Dive Brief:
- The proposed 11 turbine, 20 MW Fire Island Wind project phase 2 was suspended when Alaska Railbelt utilities terminated a two year negotiation with developer Cook Inlet Region Inc. (CIRI) for the output.
- The developer offered a $0.062 per kwh price, lower than the $0.097 per kwh price of the project’s 11 turbine, 17.6 MW phase 1 and significantly lower than Railbelt’s average $0.20 per kwh price. But, it is higher than the estimated $0.05 per kwh at which natural gas generated electricity can currently be obtained in the Fairbanks region.
- Golden Valley Electric Association said costs for transmission and system balancing would make the wind twice as expensive by the time it is delivered. CIRI argued natural gas’s price volatility would make it more costly in the long run while the wind project’s price would remain fixed over the 25 year contract term.
Dive Insight:
Because Alaska is rich in oil and gas resources, wind is not yet widely competitive. At the end of 2013, wind provided fewer than 100 jobs, capital investment of only $130 million, and only $185,745 in annual land lease payments, numbers that pale in comparison to the thousands of jobs and hundreds of billions of dollars coming from Alaska's fossil resources.

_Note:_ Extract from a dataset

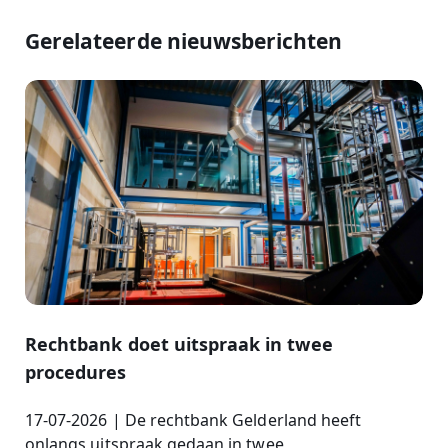
Gerelateerde nieuwsberichten
Rechtbank doet uitspraak in twee
procedures
17-07-2026 | De rechtbank Gelderland heeft
onlangs uitspraak gedaan in twee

Small, off-grid community wind projects around the state have freed remote villages from expensive diesel fuel.
The $50 million Fire Island Wind phase 2 was scheduled to begin construction this spring and deliver electricity to the Railbelt region from Fairbanks to Seward by the end of the year.
Chugach Electric Association took the output of phase 1 after objections over cost from the Alaska Department of Law and Anchorage's Municipal Light and Power discouraged off-takers and forced CIRI to scale down from 33 turbines to 11 turbines.